Speaker 1:Yeah, I know I'm results oriented and I don't know, like maybe I'm being too much of an engineer oriented and I don't know, like maybe I'm being too much of an engineer.
Speaker 2:It's um, uh, I, with many clients I don't have like a real specific kpi, as crazy as it sounds, and, and some clients it's. Then it's me who decides to stop the contract, and not the client. Most often, most often after two, three years, it's like okay, the energy is out. Now I think I'm I've I've get the ball moving or get the things moving, and now it's up to you. And during the two or three years that I'm working with with organizations, I also try to um, lead, guide people or learn people how to facilitate and stuff like that, so that it still can continue when I'm away. So, um, I teach people how to do things, um, and then after two, three years, then my time is. Then for me it feels like okay, I think now is the time to leave. So most of the time it's me who's leaving, it's not the client who says okay, simona, thank you very much.
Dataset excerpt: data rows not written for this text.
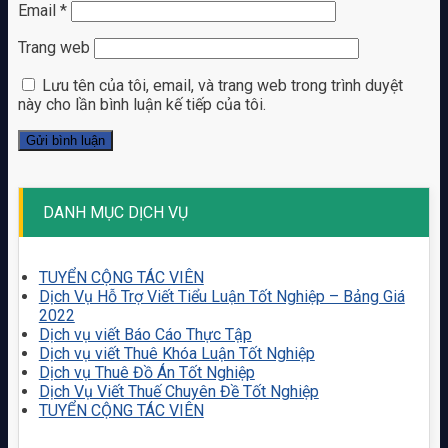
Email
*
Trang web
Lưu tên của tôi, email, và trang web trong trình duyệt
này cho lần bình luận kế tiếp của tôi.
DANH MỤC DỊCH VỤ
TUYỂN CỘNG TÁC VIÊN
Dịch Vụ Hỗ Trợ Viết Tiểu Luận Tốt Nghiệp – Bảng Giá
2022
Dịch vụ viết Báo Cáo Thực Tập
Dịch vụ viết Thuê Khóa Luận Tốt Nghiệp
Dịch vụ Thuê Đồ Án Tốt Nghiệp
Dịch Vụ Viết Thuế Chuyên Đề Tốt Nghiệp
TUYỂN CỘNG TÁC VIÊN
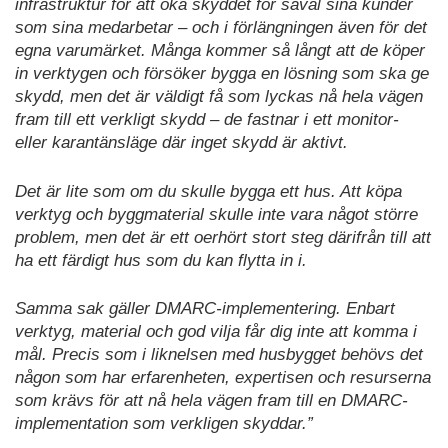
infrastruktur för att öka skyddet för såväl sina kunder
som sina medarbetar – och i förlängningen även för det
egna varumärket. Många kommer så långt att de köper
in verktygen och försöker bygga en lösning som ska ge
skydd, men det är väldigt få som lyckas nå hela vägen
fram till ett verkligt skydd – de fastnar i ett monitor-
eller karantänsläge där inget skydd är aktivt.
Det är lite som om du skulle bygga ett hus. Att köpa
verktyg och byggmaterial skulle inte vara något större
problem, men det är ett oerhört stort steg därifrån till att
ha ett färdigt hus som du kan flytta in i.
Samma sak gäller DMARC-implementering. Enbart
verktyg, material och god vilja får dig inte att komma i
mål. Precis som i liknelsen med husbygget behövs det
någon som har erfarenheten, expertisen och resurserna
som krävs för att nå hela vägen fram till en DMARC-
implementation som verkligen skyddar.”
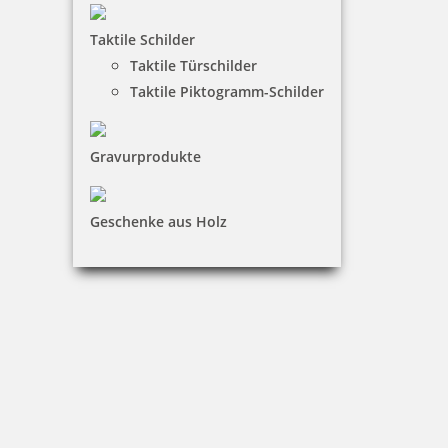
16,15 €
Taktile Schilder
inkl. 19 % Mwst.
Taktile Türschilder
Jetzt gestalten
Taktile Piktogramm-Schilder
Gravurprodukte
Geschenke aus Holz
Holzstempel mit Abdruck: nur das Beste für Dich
16,15 €
inkl. 19 % Mwst.
Jetzt gestalten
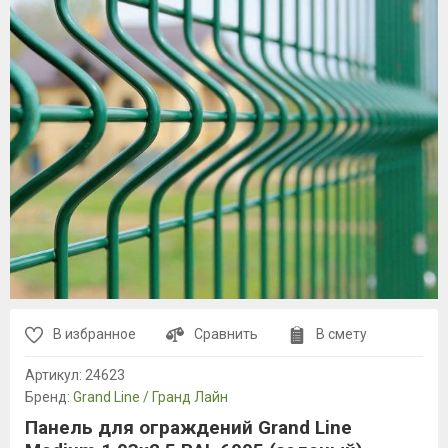
В избранное
Сравнить
В смету
Артикул:
24623
Бренд:
Grand Line / Гранд Лайн
Панель для ограждений Grand Line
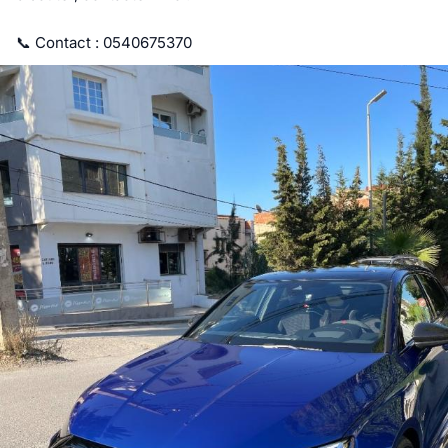
📞 Contact : 0540675370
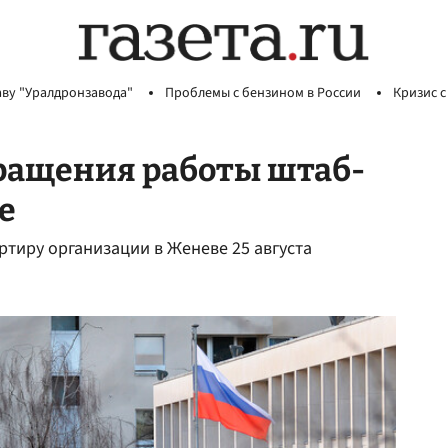
аву "Уралдронзавода"
Проблемы с бензином в России
Кризис с
ращения работы штаб-
е
тиру организации в Женеве 25 августа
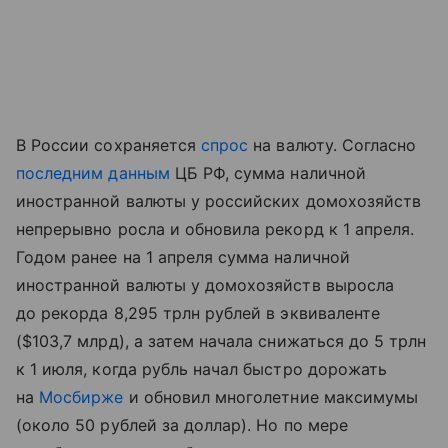
В России сохраняется
спрос
на валюту. Согласно
последним данным
ЦБ РФ, сумма наличной
иностранной валюты у российских домохозяйств
непрерывно росла и обновила рекорд к 1 апреля.
Годом ранее на 1 апреля сумма наличной
иностранной валюты у домохозяйств выросла
до рекорда 8,295 трлн рублей в эквиваленте
($103,7 млрд), а затем начала снижаться до 5 трлн
к 1 июля, когда рубль начал быстро дорожать
на
Мосбирже
и обновил многолетние максимумы
(около 50 рублей за доллар). Но по мере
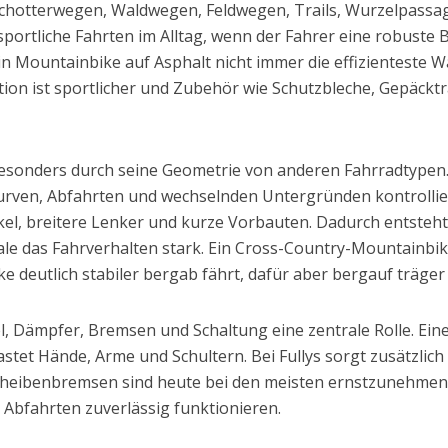
chotterwegen, Waldwegen, Feldwegen, Trails, Wurzelpassa
 sportliche Fahrten im Alltag, wenn der Fahrer eine robust
ein Mountainbike auf Asphalt nicht immer die effizienteste W
ition ist sportlicher und Zubehör wie Schutzbleche, Gepäcktr
esonders durch seine Geometrie von anderen Fahrradtypen. 
urven, Abfahrten und wechselnden Untergründen kontrolli
el, breitere Lenker und kurze Vorbauten. Dadurch entsteht
le das Fahrverhalten stark. Ein Cross-Country-Mountainbike 
 deutlich stabiler bergab fährt, dafür aber bergauf träger
l, Dämpfer, Bremsen und Schaltung eine zentrale Rolle. Ein
stet Hände, Arme und Schultern. Bei Fullys sorgt zusätzlic
cheibenbremsen sind heute bei den meisten ernstzunehmend
Abfahrten zuverlässig funktionieren.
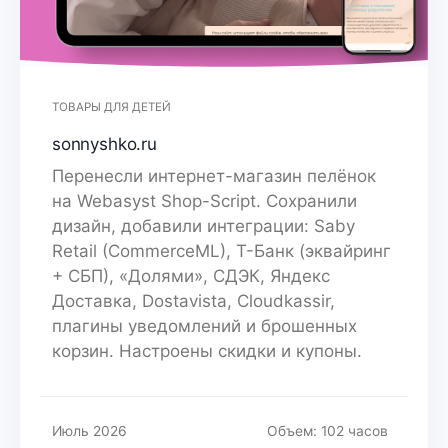
ТОВАРЫ ДЛЯ ДЕТЕЙ
sonnyshko.ru
Перенесли интернет-магазин пелёнок
на Webasyst Shop-Script. Сохранили
дизайн, добавили интеграции: Saby
Retail (CommerceML), Т-Банк (эквайринг
+ СБП), «Долями», СДЭК, Яндекс
Доставка, Dostavista, Cloudkassir,
плагины уведомлений и брошенных
корзин. Настроены скидки и купоны.
Июль 2026
Объем: 102 часов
Speaker 1:So you're creating some sort of sense of scarcity as well, like, or putting some sense of urgency that, look, I typically don't renew my contracts after year two, and so that signals that you're in high demand, right, and there's somebody else waiting with a contract for you and they're like, okay, fine, we'll do whatever, right? Do they actually take action, or not really because they're slow movers?
Speaker 2:Yeah, it depends. Different kind of clients different. So yeah, I don't know if clients think like that. It's just for me, I really want to do the best for the company and it's not that I want to create some kind of sense around me like, hey, yeah, it's maybe hard to explain and sometimes I have to think about my own. Sometimes I'm reflecting on what am I doing, what am I bringing for organizations, how are things going? Is this what I want or do I need to be more specific and define KPIs?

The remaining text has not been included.